Key to his interpretation is a different take on Salander.
“I found myself at odds with a lot of people’s interpretation of Lisbeth,” he said. “I don’t like this reductive that she’s just a bitch. I didn’t want to make her that; I wanted to make her somebody who is actively navigating a real world. I didn’t see her as an action figure . . . I loved how human and resilient and what kind of interesting disaster she could have been.”
Mara, who worked with Fincher in The Social Network, where she had a small but key role as Erica Albright, Mark Zuckerberg’s (Jesse Eisenberg) plain-spoken girlfriend, landed the role as Salander, one of the most sough-after in Hollywood. Scarlett Johansson, Carey Mulligan and Natalie Portman were all rumoured to have auditioned. Fincher said casting Rooney wasn’t a slam dunk. In fact, he took some convincing.
“I think of myself as a very sophisticated judge of humanity and actors and I could not reconcile upon first blush that Rooney would be able to so something that was the opposite of (Erica Albright),” he said.

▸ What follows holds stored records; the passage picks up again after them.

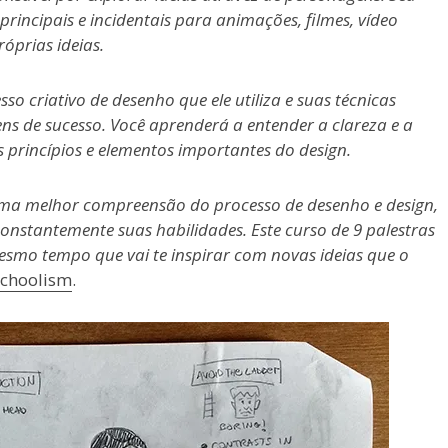
rincipais e incidentais para animações, filmes, vídeo
óprias ideias.
sso criativo de desenho que ele utiliza e suas técnicas
s de sucesso. Você aprenderá a entender a clareza e a
princípios e elementos importantes do design.
uma melhor compreensão do processo de desenho e design,
nstantemente suas habilidades. Este curso de 9 palestras
smo tempo que vai te inspirar com novas ideias que o
choolism
.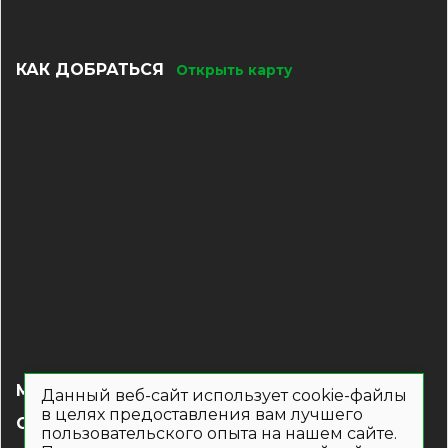
КАК ДОБРАТЬСЯ
Открыть карту
МЕНЮ
Данный веб-сайт использует cookie-файлы
в целях предоставления вам лучшего
СОЦ СЕТИ
пользовательского опыта на нашем сайте.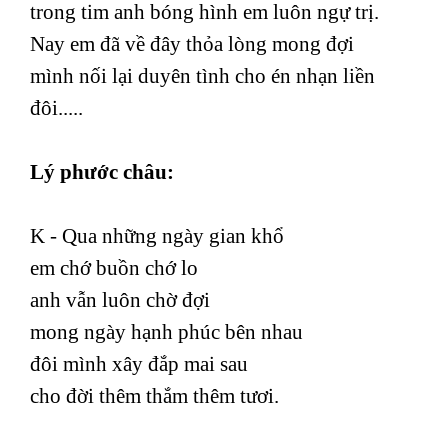
trong tim anh bóng hình em luôn ngự trị.
Nay em đã về đây thỏa lòng mong đợi
mình nối lại duyên tình cho én nhạn liền
đôi.....
Lý phước châu:
K - Qua những ngày gian khổ
em chớ buồn chớ lo
anh vẫn luôn chờ đợi
mong ngày hạnh phúc bên nhau
đôi mình xây đắp mai sau
cho đời thêm thắm thêm tươi.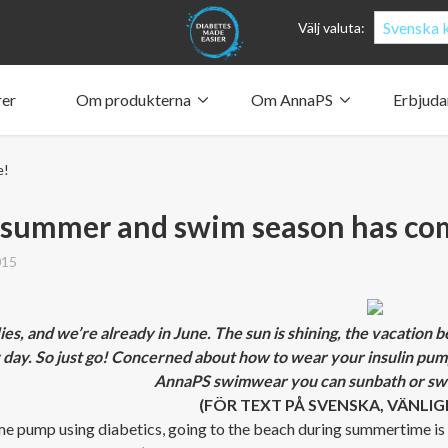
Svenska k
Välj valuta:
rer
Om produkterna
Om AnnaPS
Erbjud
Fickorn
Clothes for whom?
Bära pump
Vilka i
Penna
Blodso
Hur fickorna fungerar ­
Vår drivkraft
Vad säg
Anna S
e!
Material och vård
Vilka är vi?
Anna S
Stöttan
Suppor
Människa och miljö
Design och filosofi
Styrel
The Bo
AnnaPS­
The An
CSR, företagets sociala ansvar
Vår historia och vår framtid
AnnaPS arbetsvillkor (Code of Conduct)
 summer and swim season has co
015
ies, and we’re already in June. The sun is shining, the vacation 
 day. So just go! Concerned about how to wear your insulin pu
AnnaPS swimwear you can sunbath or sw
(FÖR TEXT PÅ SVENSKA, VÄNLIG
e pump using diabetics, going to the beach during summertime is a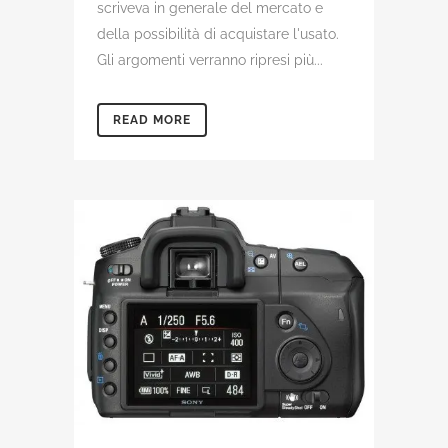
scriveva in generale del mercato e
della possibilità di acquistare l'usato.
Gli argomenti verranno ripresi più...
READ MORE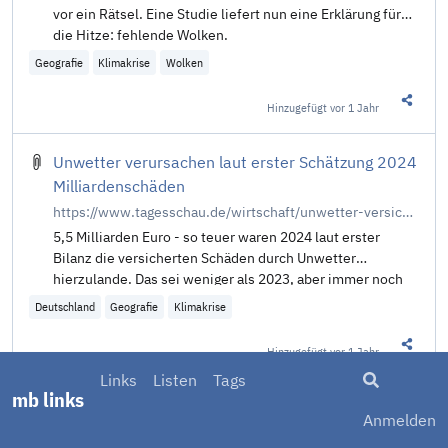
vor ein Rätsel. Eine Studie liefert nun eine Erklärung für
die Hitze: fehlende Wolken.
Geografie
Klimakrise
Wolken
Hinzugefügt
vor 1 Jahr
Diesen 
Unwetter verursachen laut erster Schätzung 2024
Milliardenschäden
https://www.tagesschau.de/wirtschaft/unwetter-versicherung-100.html
5,5 Milliarden Euro - so teuer waren 2024 laut erster
Bilanz die versicherten Schäden durch Unwetter
hierzulande. Das sei weniger als 2023, aber immer noch
hoch, so die Versicherer. Sie fordern eine bessere Klima-
Deutschland
Geografie
Klimakrise
Anpassung.
Hinzugefügt
vor 1 Jahr
Diesen 
Suche
Links
Listen
Tags
mb links
Berlin und Brandenburg erleben wärmstes Jahr
Anmelden
seit Beginn der Aufzeichnungen | rbb24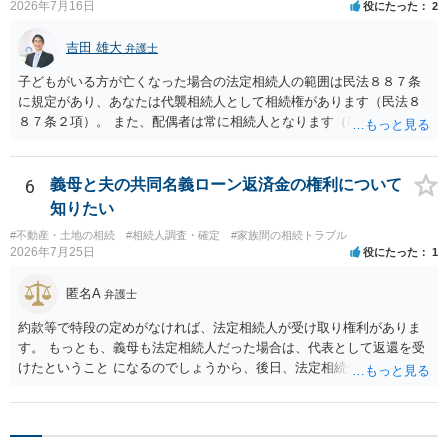
2026年7月16日
役にたった
2
吉田 雄大
弁護士
子どもがいる方が亡くなった場合の法定相続人の範囲は民法８８７条
に規定があり、あなたは代襲相続人として相続権があります（民法８
８７条２項）。 また、配偶者は常に相続人となります（民法８９０
条）。 「祖父の子供３人」の方の配偶者がご健在であれば、その方に
も相続権があります。つまり、孫５人に加えて「おじ又はおば」にも
相続権がある可能性があります。
6
義母と夫の共同名義ローン返済金の権利について
知りたい
#不動産・土地の相続
#相続人調査・確定
#家族間の相続トラブル
2026年7月25日
役にたった
1
匿名A
弁護士
約款等で特段の定めがなければ、法定相続人が受け取り権利がありま
す。 もっとも、義母も法定相続人だった場合は、代表として返還を受
けたということ になるのでしょうから、後日、法定相続分に基づいて
精算を求めることは可能と思います。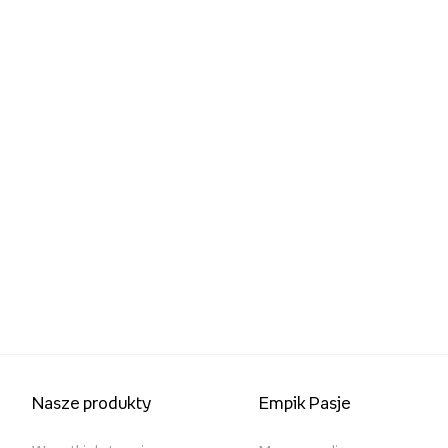
Nasze produkty
Empik Pasje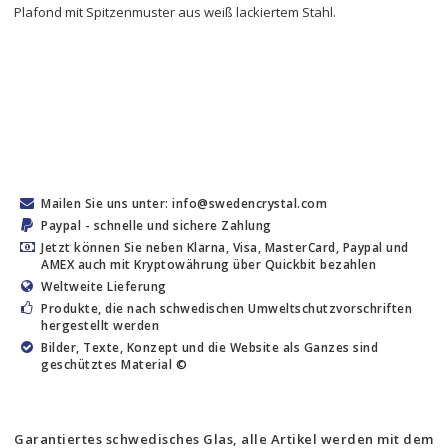
Plafond mit Spitzenmuster aus weiß lackiertem Stahl.
Mailen Sie uns unter: info@swedencrystal.com
Paypal - schnelle und sichere Zahlung
Jetzt können Sie neben Klarna, Visa, MasterCard, Paypal und
AMEX auch mit Kryptowährung über Quickbit bezahlen
Weltweite Lieferung
Produkte, die nach schwedischen Umweltschutzvorschriften
hergestellt werden
Bilder, Texte, Konzept und die Website als Ganzes sind
geschütztes Material ©
Garantiertes schwedisches Glas, alle Artikel werden mit dem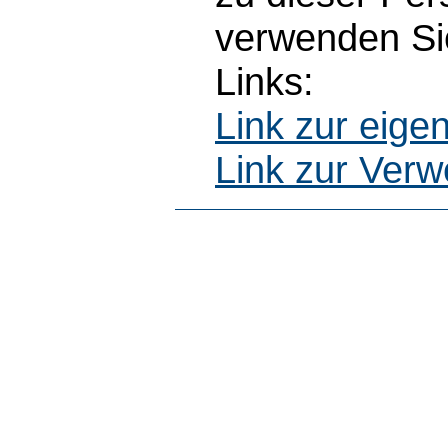
verwenden Sie
Links:
Link zur eig
Link zur Ver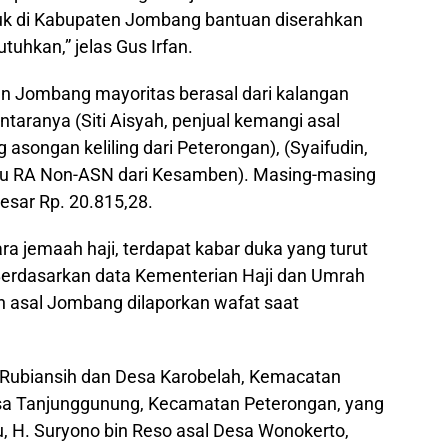
uk di Kabupaten Jombang bantuan diserahkan
uhkan,” jelas Gus Irfan.
n Jombang mayoritas berasal dari kalangan
ntaranya (Siti Aisyah, penjual kemangi asal
 asongan keliling dari Peterongan), (Syaifudin,
 Guru RA Non-ASN dari Kesamben). Masing-masing
sar Rp. 20.815,28.
ara jemaah haji, terdapat kabar duka yang turut
 Berdasarkan data Kementerian Haji dan Umrah
asal Jombang dilaporkan wafat saat
 Rubiansih dan Desa Karobelah, Kemacatan
esa Tanjunggunung, Kecamatan Peterongan, yang
u, H. Suryono bin Reso asal Desa Wonokerto,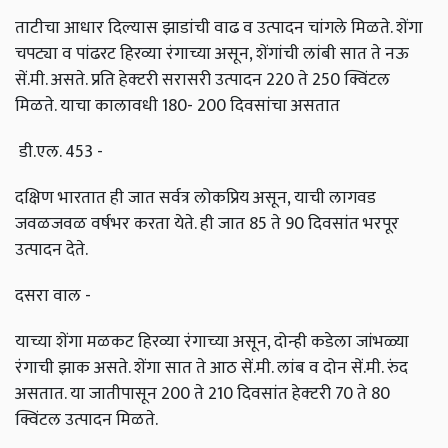
ताटीचा आधार दिल्यास झाडांची वाढ व उत्पादन चांगले मिळते. शेंगा
चपट्या व पांढरट हिरव्या रंगाच्या असून, शेंगांची लांबी सात ते नऊ
सें.मी. असते. प्रति हेक्‍टरी सरासरी उत्पादन 220 ते 250 क्विंटल
मिळते. याचा कालावधी 180- 200 दिवसांचा असतात
डी.एल. 453 -
दक्षिण भारतात ही जात सर्वत्र लोकप्रिय असून, याची लागवड
जवळजवळ वर्षभर करता येते. ही जात 85 ते 90 दिवसांत भरपूर
उत्पादन देते.
दसरा वाल -
याच्या शेंगा मळकट हिरव्या रंगाच्या असून, दोन्ही कडेला जांभळ्या
रंगाची झाक असते. शेंगा सात ते आठ सें.मी. लांब व दोन सें.मी. रुंद
असतात. या जातीपासून 200 ते 210 दिवसांत हेक्‍टरी 70 ते 80
क्विंटल उत्पादन मिळते.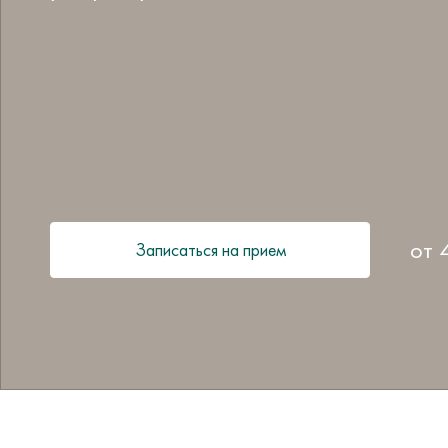
от
Записаться на прием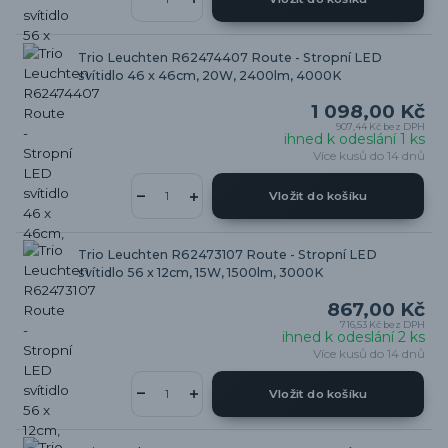
Trio Leuchten R62474407 Route - Stropní LED
svítidlo 46 x 46cm, 20W, 2400lm, 4000K
1 098,00 Kč
907,44 Kč
bez DPH
ihned k odeslání 1 ks
Více kusů do 14 dnů
Vložit do košíku
Trio Leuchten R62473107 Route - Stropní LED
svítidlo 56 x 12cm, 15W, 1500lm, 3000K
867,00 Kč
716,53 Kč
bez DPH
ihned k odeslání 2 ks
Více kusů do 14 dnů
Vložit do košíku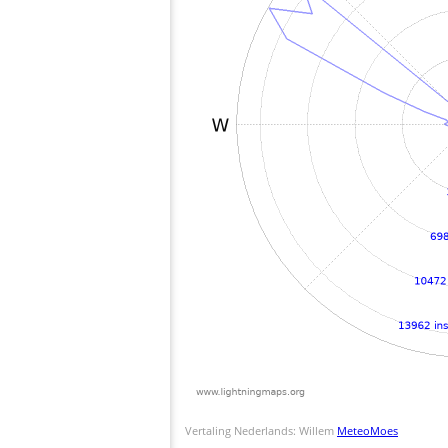
Vertaling Nederlands: Willem
MeteoMoes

“As soon as she read for Salander I thought, yeah, she’s not sticking her chin out. She’s very scared and vulnerable. That’s an interesting take on it.”
As Mara continued to audition over and over and “revealing facets of herself,” Fincher knew he had his Salander.
“In the end it became obvious. You (as director) don’t make a performance. A director allows a performance. This is very much the case.”
Salander has a specific look in the film — skinny, chopped black hair, leather, tattoos and piercings. But Fincher also wanted her to have her own sound. You hear her before you see her in many scenes.
“It’s something we worked on for weeks and months,” he said, citing her jingling chains, subway tokens, coins, razor and Taser. “Sound falls from here. We kept saying she’s like Pigpen,” except she’s in a cloud of sound.
Mara isn’t the only Social Network alum to work on the movie. Nine Inch Nails frontman Trent Reznor and Atticus Ross, who won Best Original Score for Social Network, have done the music for Dragon Tattoo. Their hammering version of “Immigrant Song,” with Karen O on vocals, plays over the opening credits.
Steven Zaillian, an Oscar winner for Schindler’s List and two-time nominee for Awakenings and Gangs of New York, penned the screenplay for Dragon Tattoo. Condensing the lengthy book posed challenges, said Fincher.
“It’s 500 pages and a 2½-hour movie. You’re making some pretty big cuts,” Fincher allowed, adding he’s seen the Swedish version and pronounced it “beautifully done.”
“But we were doing what we were doing. Starting from the book.”
Last year The Social Network was nominated for eight Oscars and won three. Does Fincher see similar success ahead for Dragon Tattoo?
All he’ll say is “it’s a very different animal. It’s going to be on 3,600 screens and there’s a lot of money behind it. It’s not the little movie that could.”